O incentivo santo

Aberta a sessão de fraternidade em casa de Pedro, Tadeu clamou, irritado, contra as
próprias fraquezas, asseverando perante o Mestre:
— Como ensinar a verdade se ainda me sinto inclinado à mentira? Com que títulos
transmitir o bem, quando ainda me reconheço arraigado ao mal? Como exaltar a espiritualidade
divina, se a animalidade grita mais alto em minha própria natureza?
O companheiro não formulava semelhantes perguntas por espírito de desespero ou desânimo,
mas sim pela enorme paixão do bem que lhe tomava o íntimo, a observar pela inflexão
de amargura com que sublinhava as palavras.
Entendendo-lhe a mágoa, Jesus falou, condescendente:
— Um santo aprendiz da Lei, desses que se consagram fielmente à Verdade, chamado
pelo Senhor aos trabalhos da profecia entre os homens, mantinha-se na profissão de mercador
de remédios, transportando ervas e xaropes curativos, da cidade para os campos, utilizando-se
para isso de um jumento caprichoso e inconstante, quando, refletindo sobre os defeitos de que
se via portador, passou a entristecer-se profundamente. Concluiu que não lhe cabia colaborar
nas revelações do Céu, pelo estado de impureza íntima, e fez-se mudo. Atendia às obrigações
de protetor dos doentes, mas recusava-se a instruir as criaturas, na Divina Palavra, não obstante
as requisições do povo que já lhe conhecia os dotes de inteligência e inspiração.

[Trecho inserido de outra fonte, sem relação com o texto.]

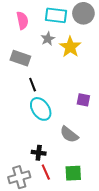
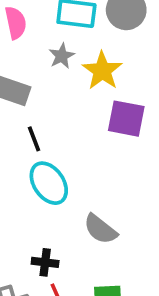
purple square: (83, 100) -> (126, 119), moved, size x1.5

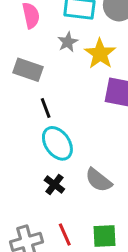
black cross: (45, 262) -> (54, 185), moved, turned 30

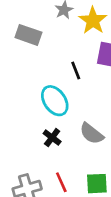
black line: (46, 108) -> (76, 70), moved

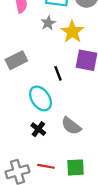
gray rectangle: (28, 35) -> (16, 60), moved, turned -45
red line: (61, 182) -> (46, 166), turned -56

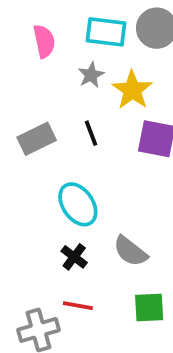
black line: (58, 73) -> (91, 133), moved
red line: (46, 166) -> (78, 306), moved
green square: (76, 167) -> (149, 307), moved

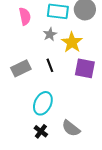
cyan ellipse: (78, 204) -> (43, 103), turned 60

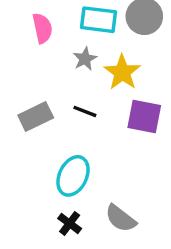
black line: (50, 65) -> (85, 111), turned -48

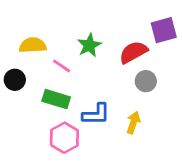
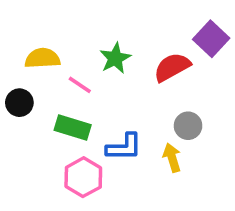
purple square: (164, 30) -> (211, 39), turned -32
gray circle: (146, 81) -> (188, 126), moved
yellow arrow: (133, 123) -> (172, 158), turned -35

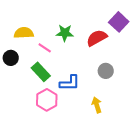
green star: (115, 58) -> (65, 33), turned 30
green rectangle: (73, 127) -> (41, 72), turned 30
yellow arrow: (172, 158) -> (97, 105), moved

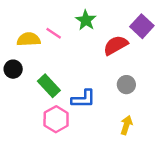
green star: (65, 33) -> (86, 20), moved, turned 30
pink line: (45, 48) -> (54, 33), moved
yellow arrow: (97, 105) -> (126, 125), moved, turned 35

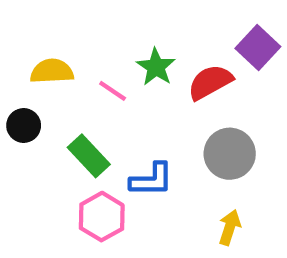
green star: (86, 20) -> (156, 67), moved
pink line: (54, 33) -> (113, 91), moved
gray circle: (126, 85) -> (230, 154), size x1.5

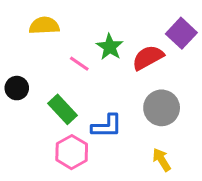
yellow semicircle: (52, 71) -> (44, 26), moved
yellow arrow: (230, 227) -> (162, 160), turned -50

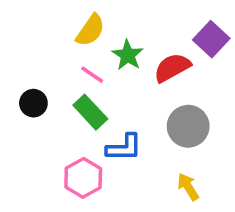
yellow semicircle: (44, 26) -> (90, 30), moved, turned 128
black circle: (17, 88) -> (33, 103), moved
green rectangle: (62, 109) -> (90, 112), moved

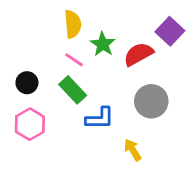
yellow semicircle: (90, 30) -> (73, 24), turned -40
pink hexagon: (83, 178) -> (30, 124), moved
yellow arrow: (188, 187) -> (133, 150), moved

Sentido, porém, que a Celeste Vontade o constrangia ao desempenho da tarefa e reparando
que os seus conflitos mentais se tornavam cada vez mais esmagadores, certa noite, depois
de abundantes lágrimas, suplicou esclarecimento ao Todo-Poderoso.
Sonhou, então, que um anjo vinha encontrá-lo em suas lides de mercador. Viu-se cavalgando
o voluntarioso jumento, vergado ao peso de preciosa carga, em verdejante caminho,
quando o emissário divino o interpelou, com bondade, em seguida às saudações habituais:
— Meu amigo, sabes quantos coices desferiu hoje este animal?
— Muitíssimos — respondeu sem vacilação.
— Quantas vezes terá mordido os companheiros de estrebaria? — prosseguiu o enviado,
sorridente — quantas vezes terá insultado o asseio de tua casa e orneado despropositadamente?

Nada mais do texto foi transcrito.